== Work to complete ==
Extract, exactly as written, each line from the start of the records below to the line containing "se sent seuls", both ends included; drop the pictures.

== Available data ==
------------------------------------------------------------------------
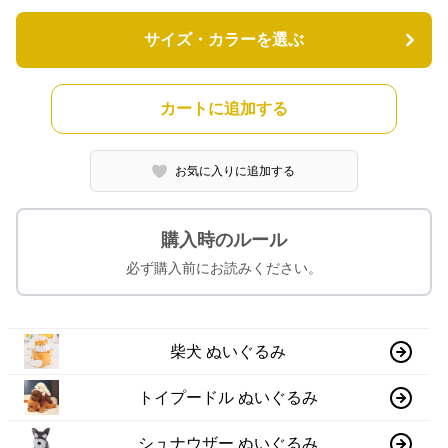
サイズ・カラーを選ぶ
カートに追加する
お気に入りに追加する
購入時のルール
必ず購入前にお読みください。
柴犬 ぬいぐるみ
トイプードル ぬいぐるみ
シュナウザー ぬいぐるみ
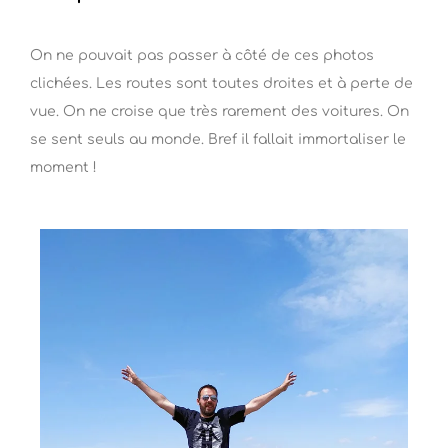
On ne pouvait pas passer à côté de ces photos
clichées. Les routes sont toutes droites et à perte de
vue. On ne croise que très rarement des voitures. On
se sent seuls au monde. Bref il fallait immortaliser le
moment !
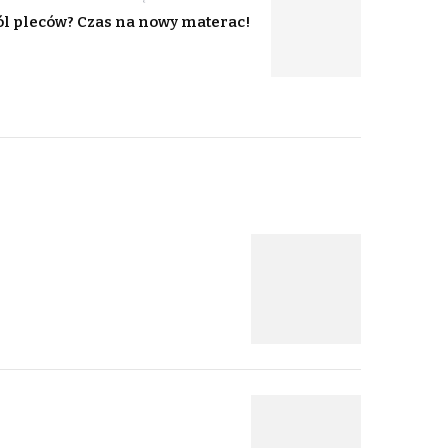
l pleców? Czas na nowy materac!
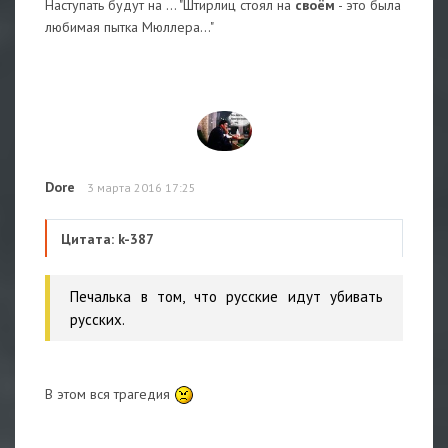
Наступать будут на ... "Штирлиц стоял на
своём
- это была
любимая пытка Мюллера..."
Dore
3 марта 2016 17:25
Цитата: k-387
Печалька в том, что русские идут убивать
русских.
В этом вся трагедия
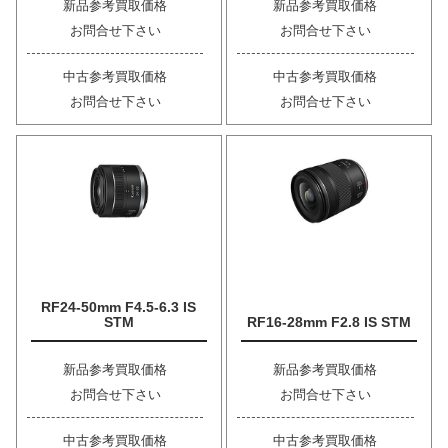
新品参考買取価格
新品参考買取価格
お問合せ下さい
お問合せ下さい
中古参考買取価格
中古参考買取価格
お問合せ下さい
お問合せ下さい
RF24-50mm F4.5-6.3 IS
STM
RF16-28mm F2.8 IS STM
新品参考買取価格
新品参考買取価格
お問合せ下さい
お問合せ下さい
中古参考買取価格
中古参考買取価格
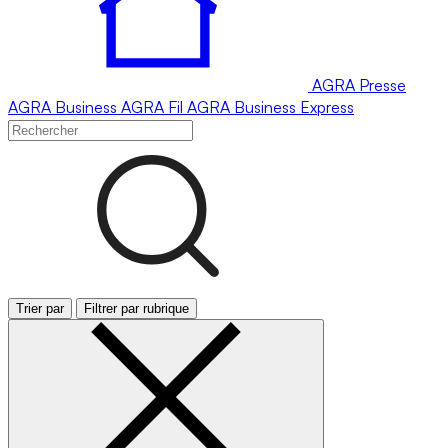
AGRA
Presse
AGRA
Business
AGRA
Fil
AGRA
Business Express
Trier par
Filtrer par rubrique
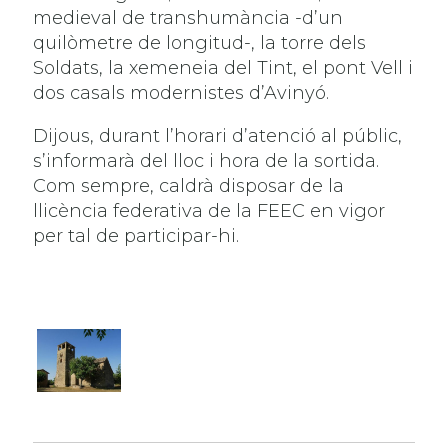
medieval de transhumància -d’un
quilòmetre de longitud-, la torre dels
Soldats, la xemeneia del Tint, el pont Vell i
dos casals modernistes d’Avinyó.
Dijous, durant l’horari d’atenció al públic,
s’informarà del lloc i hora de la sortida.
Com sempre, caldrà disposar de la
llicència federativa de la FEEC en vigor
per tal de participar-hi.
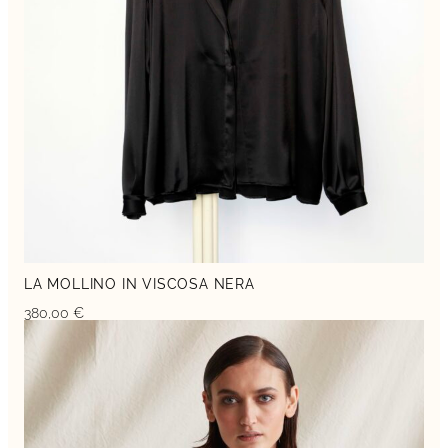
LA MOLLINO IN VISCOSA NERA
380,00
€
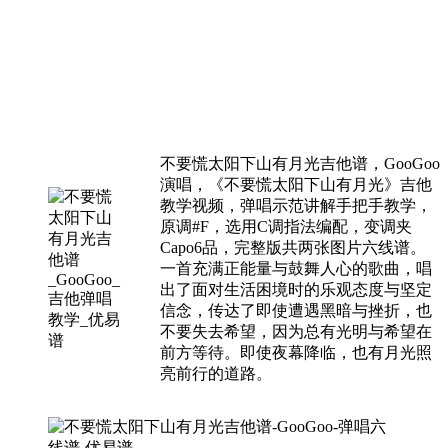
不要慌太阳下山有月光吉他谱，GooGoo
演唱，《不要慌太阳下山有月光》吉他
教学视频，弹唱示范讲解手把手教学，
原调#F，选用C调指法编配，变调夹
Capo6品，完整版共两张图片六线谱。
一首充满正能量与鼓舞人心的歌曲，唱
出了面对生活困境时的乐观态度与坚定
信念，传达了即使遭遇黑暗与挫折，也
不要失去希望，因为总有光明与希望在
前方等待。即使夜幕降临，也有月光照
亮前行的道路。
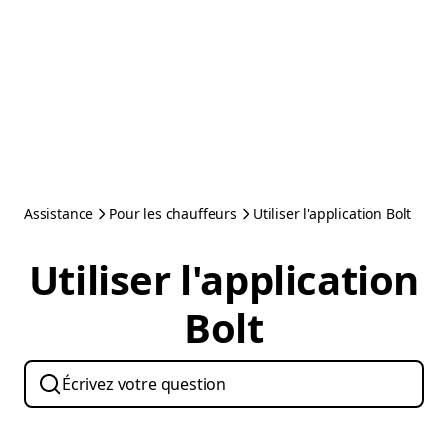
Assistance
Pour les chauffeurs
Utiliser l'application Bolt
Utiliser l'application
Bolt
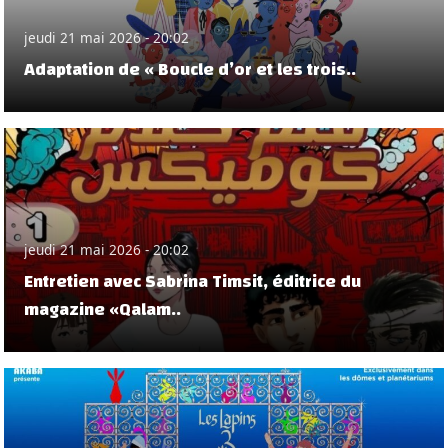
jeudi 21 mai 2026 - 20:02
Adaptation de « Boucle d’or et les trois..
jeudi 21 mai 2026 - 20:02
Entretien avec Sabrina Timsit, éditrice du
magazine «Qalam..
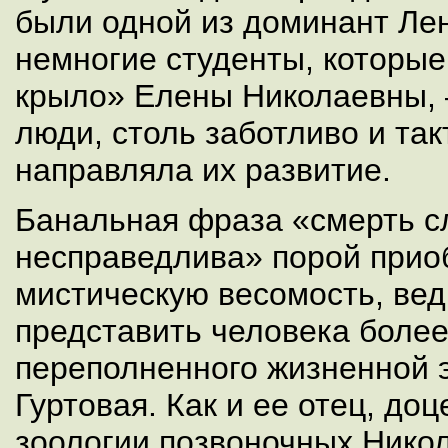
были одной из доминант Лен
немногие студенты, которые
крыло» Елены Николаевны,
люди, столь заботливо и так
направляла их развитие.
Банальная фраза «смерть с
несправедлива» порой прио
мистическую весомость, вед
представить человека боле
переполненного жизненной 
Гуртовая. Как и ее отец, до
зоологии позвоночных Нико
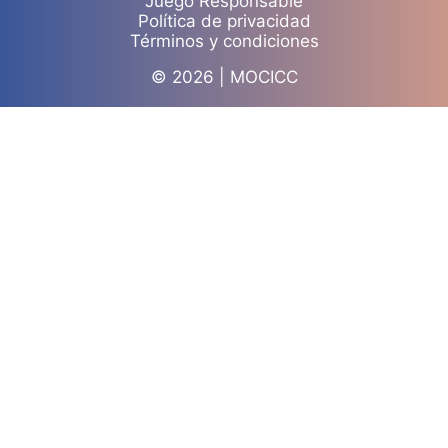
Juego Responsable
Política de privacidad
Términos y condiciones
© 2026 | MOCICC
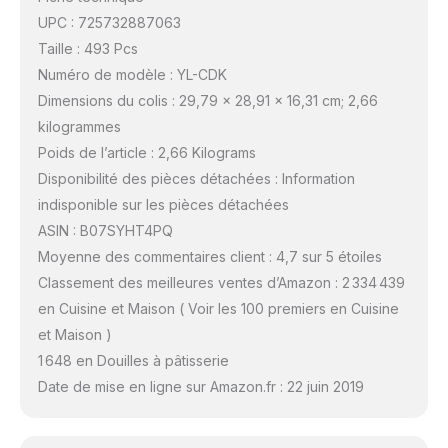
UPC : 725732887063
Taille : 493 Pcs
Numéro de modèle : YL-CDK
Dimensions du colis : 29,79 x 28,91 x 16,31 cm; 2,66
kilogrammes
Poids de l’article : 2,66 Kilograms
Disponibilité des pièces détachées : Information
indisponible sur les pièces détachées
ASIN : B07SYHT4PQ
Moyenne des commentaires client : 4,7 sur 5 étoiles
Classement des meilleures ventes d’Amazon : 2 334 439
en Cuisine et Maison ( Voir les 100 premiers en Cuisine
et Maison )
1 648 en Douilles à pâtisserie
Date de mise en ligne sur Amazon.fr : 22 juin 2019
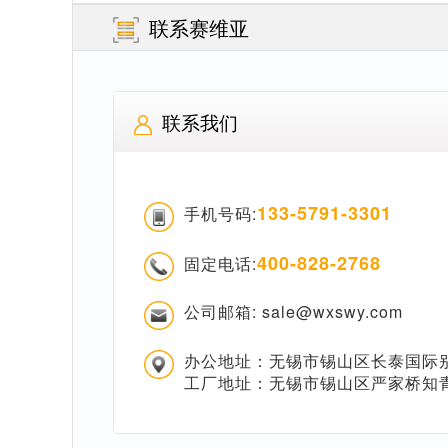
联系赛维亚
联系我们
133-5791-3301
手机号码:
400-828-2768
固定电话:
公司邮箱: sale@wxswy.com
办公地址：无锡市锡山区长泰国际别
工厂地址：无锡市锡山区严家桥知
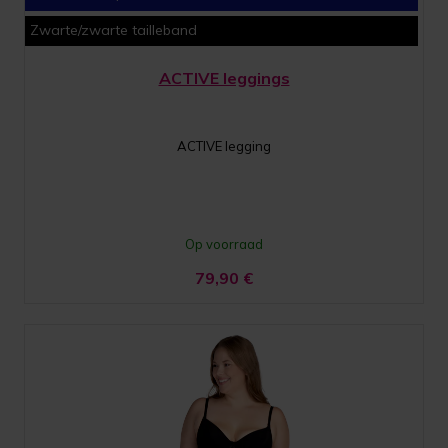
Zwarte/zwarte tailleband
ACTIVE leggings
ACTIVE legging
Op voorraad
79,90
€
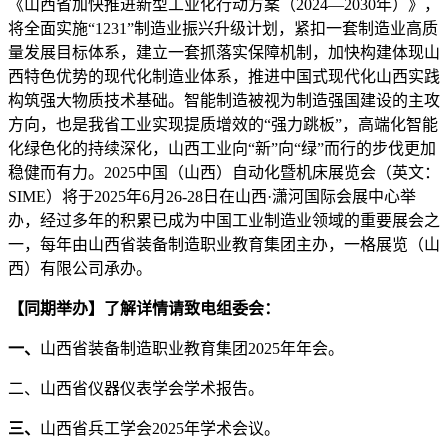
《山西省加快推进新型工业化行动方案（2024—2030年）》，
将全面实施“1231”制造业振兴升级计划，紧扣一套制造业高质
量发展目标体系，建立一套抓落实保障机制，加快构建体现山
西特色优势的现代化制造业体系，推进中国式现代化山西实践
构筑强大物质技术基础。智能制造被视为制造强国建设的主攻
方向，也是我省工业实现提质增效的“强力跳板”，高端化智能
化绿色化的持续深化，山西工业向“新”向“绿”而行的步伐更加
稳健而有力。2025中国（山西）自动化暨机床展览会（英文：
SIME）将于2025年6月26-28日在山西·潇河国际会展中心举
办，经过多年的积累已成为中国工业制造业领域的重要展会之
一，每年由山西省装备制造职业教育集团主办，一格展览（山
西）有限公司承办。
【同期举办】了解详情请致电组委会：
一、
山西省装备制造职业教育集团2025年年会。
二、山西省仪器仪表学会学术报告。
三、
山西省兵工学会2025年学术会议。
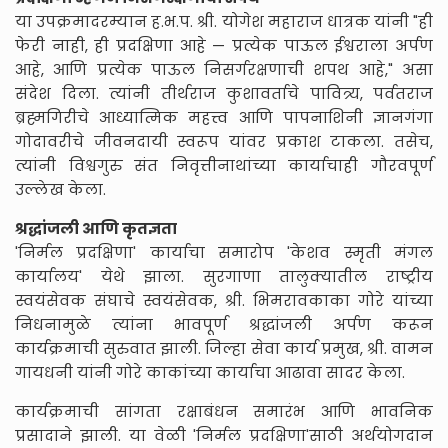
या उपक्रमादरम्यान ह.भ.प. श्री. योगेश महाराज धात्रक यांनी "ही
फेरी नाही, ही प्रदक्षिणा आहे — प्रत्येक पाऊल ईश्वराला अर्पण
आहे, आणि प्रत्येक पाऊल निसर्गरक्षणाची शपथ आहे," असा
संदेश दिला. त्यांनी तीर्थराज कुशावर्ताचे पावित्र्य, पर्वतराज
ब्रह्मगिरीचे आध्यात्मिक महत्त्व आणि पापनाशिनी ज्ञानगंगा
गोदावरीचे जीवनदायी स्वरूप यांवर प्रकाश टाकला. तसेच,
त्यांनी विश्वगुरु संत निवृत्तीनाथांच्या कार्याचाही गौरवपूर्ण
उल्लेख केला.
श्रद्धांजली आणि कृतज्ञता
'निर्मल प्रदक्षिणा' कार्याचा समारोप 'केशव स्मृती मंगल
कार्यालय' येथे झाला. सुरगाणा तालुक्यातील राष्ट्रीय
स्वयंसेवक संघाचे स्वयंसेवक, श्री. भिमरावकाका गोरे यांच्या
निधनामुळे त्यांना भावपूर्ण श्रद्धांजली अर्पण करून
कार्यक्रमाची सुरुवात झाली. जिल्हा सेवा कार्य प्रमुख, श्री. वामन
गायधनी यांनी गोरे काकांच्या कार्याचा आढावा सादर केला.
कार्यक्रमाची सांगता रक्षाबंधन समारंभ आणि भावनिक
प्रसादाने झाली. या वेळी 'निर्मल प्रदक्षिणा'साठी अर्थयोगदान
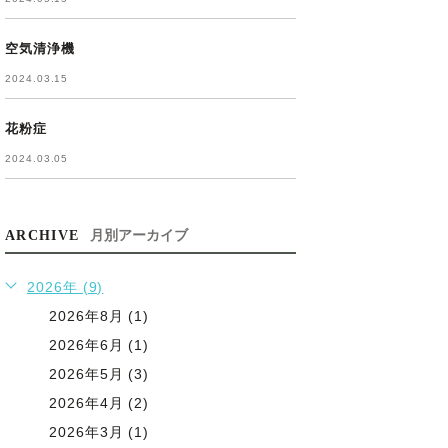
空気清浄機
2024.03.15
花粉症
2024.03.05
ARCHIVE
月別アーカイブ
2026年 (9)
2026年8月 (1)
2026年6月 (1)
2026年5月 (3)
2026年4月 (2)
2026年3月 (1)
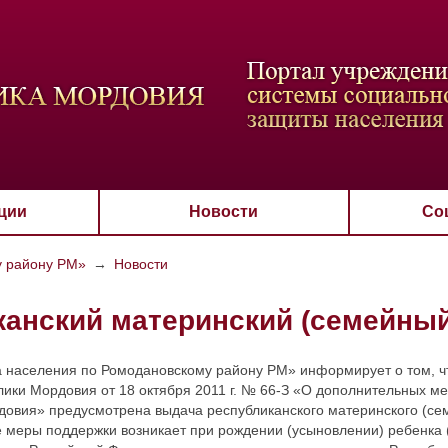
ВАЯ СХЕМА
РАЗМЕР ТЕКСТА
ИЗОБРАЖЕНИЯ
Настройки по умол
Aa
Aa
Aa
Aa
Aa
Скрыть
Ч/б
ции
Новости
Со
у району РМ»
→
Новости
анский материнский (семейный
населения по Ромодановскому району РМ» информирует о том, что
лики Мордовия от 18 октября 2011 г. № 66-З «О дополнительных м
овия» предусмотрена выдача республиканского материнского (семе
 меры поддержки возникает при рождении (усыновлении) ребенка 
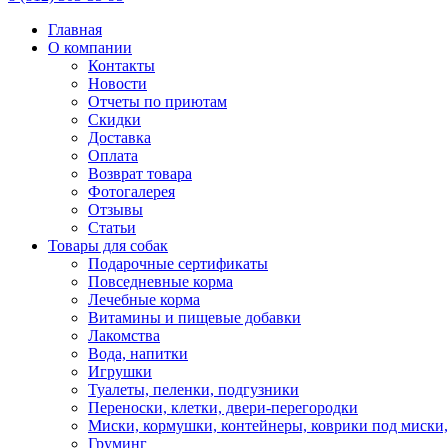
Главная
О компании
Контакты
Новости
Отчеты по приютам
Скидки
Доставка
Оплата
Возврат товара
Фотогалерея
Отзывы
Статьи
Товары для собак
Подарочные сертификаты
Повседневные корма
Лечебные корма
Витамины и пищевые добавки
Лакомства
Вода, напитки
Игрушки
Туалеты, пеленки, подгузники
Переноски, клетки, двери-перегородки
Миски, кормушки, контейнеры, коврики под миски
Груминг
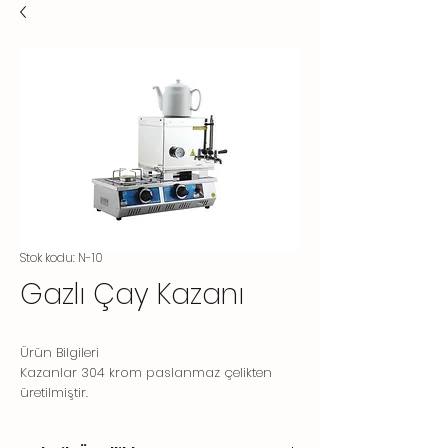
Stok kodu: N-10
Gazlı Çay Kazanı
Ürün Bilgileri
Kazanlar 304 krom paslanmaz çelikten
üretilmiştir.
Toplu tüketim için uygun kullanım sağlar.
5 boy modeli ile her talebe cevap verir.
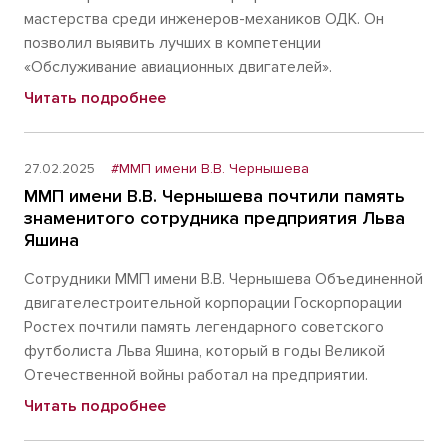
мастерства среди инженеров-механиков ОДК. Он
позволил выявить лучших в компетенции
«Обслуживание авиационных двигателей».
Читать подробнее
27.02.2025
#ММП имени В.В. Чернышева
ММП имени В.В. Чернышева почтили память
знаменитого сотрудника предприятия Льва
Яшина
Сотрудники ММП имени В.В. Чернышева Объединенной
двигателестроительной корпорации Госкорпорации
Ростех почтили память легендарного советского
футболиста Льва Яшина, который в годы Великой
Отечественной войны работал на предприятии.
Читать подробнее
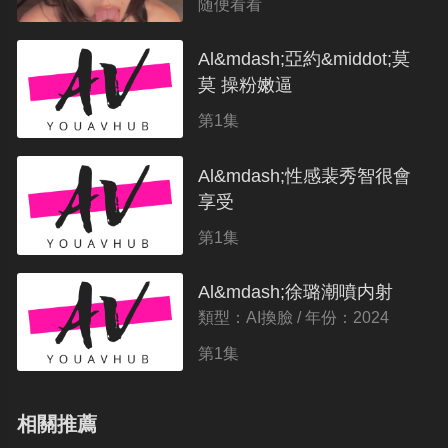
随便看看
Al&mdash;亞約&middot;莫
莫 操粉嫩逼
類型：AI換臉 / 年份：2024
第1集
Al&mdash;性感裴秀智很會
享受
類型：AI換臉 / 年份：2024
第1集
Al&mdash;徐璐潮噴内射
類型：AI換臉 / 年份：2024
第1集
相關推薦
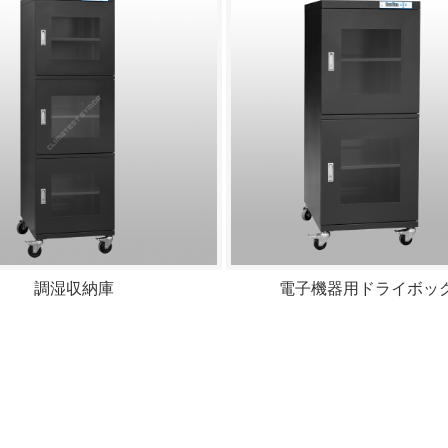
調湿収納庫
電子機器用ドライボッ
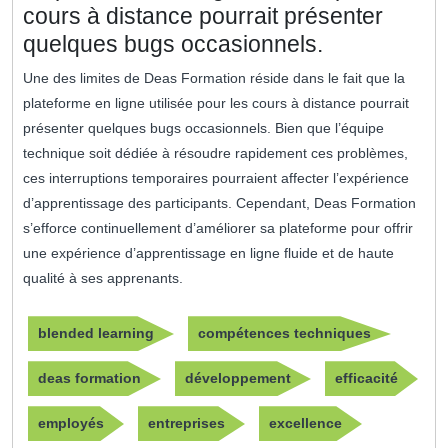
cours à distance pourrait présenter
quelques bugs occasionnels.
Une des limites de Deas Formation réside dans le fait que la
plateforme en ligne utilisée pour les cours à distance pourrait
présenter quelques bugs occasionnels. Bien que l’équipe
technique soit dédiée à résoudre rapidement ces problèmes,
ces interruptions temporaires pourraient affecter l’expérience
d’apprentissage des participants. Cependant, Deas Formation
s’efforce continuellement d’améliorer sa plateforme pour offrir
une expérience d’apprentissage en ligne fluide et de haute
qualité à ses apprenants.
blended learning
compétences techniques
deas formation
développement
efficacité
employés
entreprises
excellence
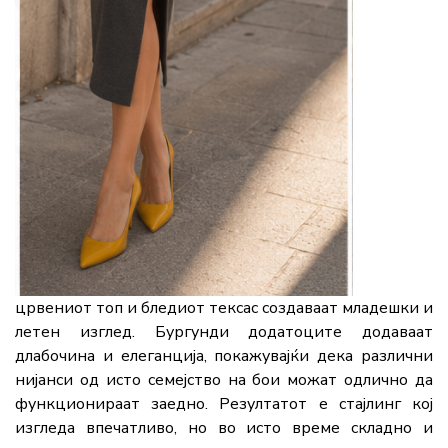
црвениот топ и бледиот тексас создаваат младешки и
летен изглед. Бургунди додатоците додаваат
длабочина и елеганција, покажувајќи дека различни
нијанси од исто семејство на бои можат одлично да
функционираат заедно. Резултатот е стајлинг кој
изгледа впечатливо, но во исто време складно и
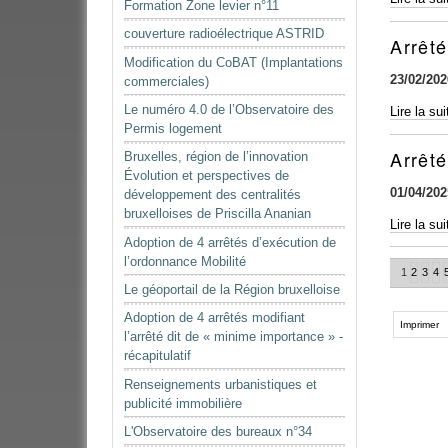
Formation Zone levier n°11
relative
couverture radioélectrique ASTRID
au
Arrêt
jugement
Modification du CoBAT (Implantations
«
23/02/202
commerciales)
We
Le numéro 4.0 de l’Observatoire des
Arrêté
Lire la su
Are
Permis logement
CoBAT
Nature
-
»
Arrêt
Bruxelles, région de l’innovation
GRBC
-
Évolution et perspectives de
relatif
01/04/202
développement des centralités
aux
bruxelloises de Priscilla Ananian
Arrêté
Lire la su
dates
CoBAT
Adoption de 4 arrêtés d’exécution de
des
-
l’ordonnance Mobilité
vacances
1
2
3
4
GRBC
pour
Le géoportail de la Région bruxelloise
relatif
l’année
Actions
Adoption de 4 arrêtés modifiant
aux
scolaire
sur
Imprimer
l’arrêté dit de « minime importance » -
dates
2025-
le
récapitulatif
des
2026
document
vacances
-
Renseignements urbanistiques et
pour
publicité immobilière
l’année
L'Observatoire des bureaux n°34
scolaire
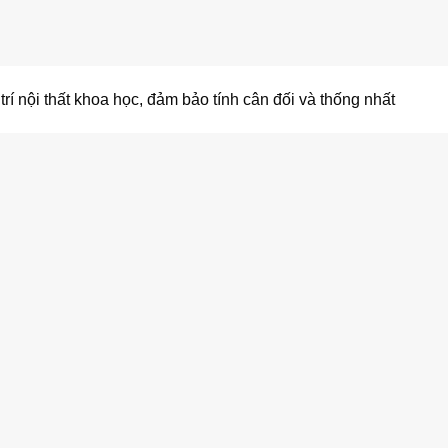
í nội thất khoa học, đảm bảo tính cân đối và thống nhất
------------------------------------------------------------------------
== Result ==
サイズ・カラーを選ぶ
カートに追加する
お気に入りに追加する
購入時のルール
必ず購入前にお読みください。
柴犬 ぬいぐるみ
トイプードル ぬいぐるみ
シュナウザー ぬいぐるみ
On ne pouvait pas passer à côté de ces photos
clichées. Les routes sont toutes droites et à perte de
vue. On ne croise que très rarement des voitures. On
se sent seuls au monde. Bref il fallait immortaliser le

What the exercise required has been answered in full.